Puis, Xavier de Ligonnès se livre à son outing d’agnostique. Vendredi 19 mars 2010 à 16 h 08 : «J’ai été catholique convaincu pendant trente-cinq ans… sans jamais avoir eu la foi !» Et de se justifier : «J’ai cru les prêtres et mes parents, pour moi tout était clair et évident, sans que j’aie besoin de réfléchir ou de douter. On m’apprenait que 2+2=4 et que Jésus était ressuscité, je prenais l’une et l’autre leçon pour des vérités indiscutables.» Aux bons samaritains qui tentent de le raisonner, Chevy rétorque : «Il vous manque un élément essentiel pour comprendre. J’avais la foi (enfant de chœur, membre du Mouvement de la jeunesse catholique de France, prières quotidiennes sous forme de dialogues avec le Christ, la Vierge et mon Ange gardien, etc.). Je faisais même partie d’un groupe de personnes regroupées autour d’une "messagère" recevant des "révélations privées" : donc des textes venant directement de Dieu. D’où les certitudes, puisqu’il était hors de question d’imaginer que cette messagère puisse simuler ou être folle : c’était ma propre mère…»
«Immortelle». Xavier de Ligonnès explique que sa mère lui transmet des messages divins sous forme de petits textes, depuis 1972. «J’avais 11 ans à l’époque, j’en ai 49 actuellement. Que feriez-vous à ma place ? Prendriez-vous votre mère pour une sainte, une messagère, une âme privilégiée ou une "dérangée mentale" ?» A la fin de ce week-end d’intense réflexion, il envoie valser tous les Evangiles, les «miracles» qu’il a vus, «statues et photos du Christ qui saignent», et les pèlerinages saints : «Malgré cela, je ne crois plus en rien, en tout cas pas en un Dieu personnel. Allez-vous considérer mon cas comme désespéré ?»

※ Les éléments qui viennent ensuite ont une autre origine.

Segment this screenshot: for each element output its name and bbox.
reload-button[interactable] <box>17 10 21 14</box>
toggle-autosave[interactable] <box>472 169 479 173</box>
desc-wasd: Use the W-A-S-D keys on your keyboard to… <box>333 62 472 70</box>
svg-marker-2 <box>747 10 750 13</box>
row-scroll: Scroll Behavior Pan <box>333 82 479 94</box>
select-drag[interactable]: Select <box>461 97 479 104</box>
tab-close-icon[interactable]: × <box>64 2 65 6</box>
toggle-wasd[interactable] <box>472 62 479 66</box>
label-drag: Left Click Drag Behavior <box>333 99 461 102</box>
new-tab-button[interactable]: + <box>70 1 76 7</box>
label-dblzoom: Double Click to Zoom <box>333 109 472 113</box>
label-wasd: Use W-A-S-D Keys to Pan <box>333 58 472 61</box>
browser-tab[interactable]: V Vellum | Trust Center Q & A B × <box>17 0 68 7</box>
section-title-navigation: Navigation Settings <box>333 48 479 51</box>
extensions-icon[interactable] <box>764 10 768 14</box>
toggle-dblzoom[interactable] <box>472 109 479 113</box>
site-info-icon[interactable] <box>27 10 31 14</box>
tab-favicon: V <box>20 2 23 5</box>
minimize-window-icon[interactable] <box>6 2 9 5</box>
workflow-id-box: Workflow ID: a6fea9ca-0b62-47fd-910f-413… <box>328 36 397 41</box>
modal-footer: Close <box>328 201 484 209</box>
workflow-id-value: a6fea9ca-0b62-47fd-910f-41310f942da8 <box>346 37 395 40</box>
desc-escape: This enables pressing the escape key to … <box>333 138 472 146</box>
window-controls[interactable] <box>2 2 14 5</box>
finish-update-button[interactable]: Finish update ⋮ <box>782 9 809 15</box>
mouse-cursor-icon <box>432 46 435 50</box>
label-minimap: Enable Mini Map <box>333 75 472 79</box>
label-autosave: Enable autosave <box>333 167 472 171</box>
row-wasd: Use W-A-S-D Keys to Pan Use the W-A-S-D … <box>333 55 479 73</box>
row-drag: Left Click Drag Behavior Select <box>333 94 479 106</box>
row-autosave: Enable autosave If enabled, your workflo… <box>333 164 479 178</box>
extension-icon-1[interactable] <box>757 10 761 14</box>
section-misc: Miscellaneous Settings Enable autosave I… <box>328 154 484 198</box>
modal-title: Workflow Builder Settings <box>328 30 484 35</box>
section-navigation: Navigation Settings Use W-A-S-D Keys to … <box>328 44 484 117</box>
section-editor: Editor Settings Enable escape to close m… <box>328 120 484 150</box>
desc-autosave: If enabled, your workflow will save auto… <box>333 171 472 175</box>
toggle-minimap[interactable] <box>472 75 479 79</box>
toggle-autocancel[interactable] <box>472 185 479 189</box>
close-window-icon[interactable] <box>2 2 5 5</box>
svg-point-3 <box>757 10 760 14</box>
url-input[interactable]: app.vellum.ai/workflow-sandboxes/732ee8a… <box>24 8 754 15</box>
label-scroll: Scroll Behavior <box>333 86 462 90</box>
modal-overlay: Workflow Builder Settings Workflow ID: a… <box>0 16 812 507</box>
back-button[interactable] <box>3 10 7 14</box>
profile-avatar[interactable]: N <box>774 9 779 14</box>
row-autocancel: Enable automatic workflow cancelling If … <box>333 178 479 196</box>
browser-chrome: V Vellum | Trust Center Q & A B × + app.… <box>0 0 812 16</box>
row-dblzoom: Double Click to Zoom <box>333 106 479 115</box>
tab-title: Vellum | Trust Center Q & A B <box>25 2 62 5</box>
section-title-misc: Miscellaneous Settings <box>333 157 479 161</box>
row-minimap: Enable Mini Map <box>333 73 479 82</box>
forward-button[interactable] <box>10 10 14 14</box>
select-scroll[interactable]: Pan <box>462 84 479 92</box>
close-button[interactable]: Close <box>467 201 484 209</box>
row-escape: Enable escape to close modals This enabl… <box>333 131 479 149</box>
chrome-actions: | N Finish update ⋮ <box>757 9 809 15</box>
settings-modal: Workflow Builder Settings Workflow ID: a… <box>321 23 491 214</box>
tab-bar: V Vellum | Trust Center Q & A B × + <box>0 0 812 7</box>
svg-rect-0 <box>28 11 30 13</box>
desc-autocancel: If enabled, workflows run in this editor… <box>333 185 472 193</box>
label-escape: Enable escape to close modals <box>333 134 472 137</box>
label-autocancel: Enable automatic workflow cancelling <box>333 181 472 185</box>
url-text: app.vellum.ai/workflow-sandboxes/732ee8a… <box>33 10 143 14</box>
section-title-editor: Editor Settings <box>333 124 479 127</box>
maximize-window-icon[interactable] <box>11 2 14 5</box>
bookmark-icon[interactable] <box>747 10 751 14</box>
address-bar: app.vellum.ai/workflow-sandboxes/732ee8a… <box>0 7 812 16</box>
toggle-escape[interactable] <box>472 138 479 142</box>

A Noël 2010, Xavier de Ligonnès passe son réveillon accroché à son clavier d’ordinateur à s’interroger sur l’âme des humains, «immortelle», et l’âme des chiens, «non spirituelle», qui «disparaît avec leurs corps». Sans évoquer ses deux labradors dont les cadavres seront découverts le 21 avril avec deux balles dans la tête aux côtés des cinq membres de sa famille. A l’époque, le sacrificateur s’entraîne déjà depuis deux semaines à la société nantaise de tir.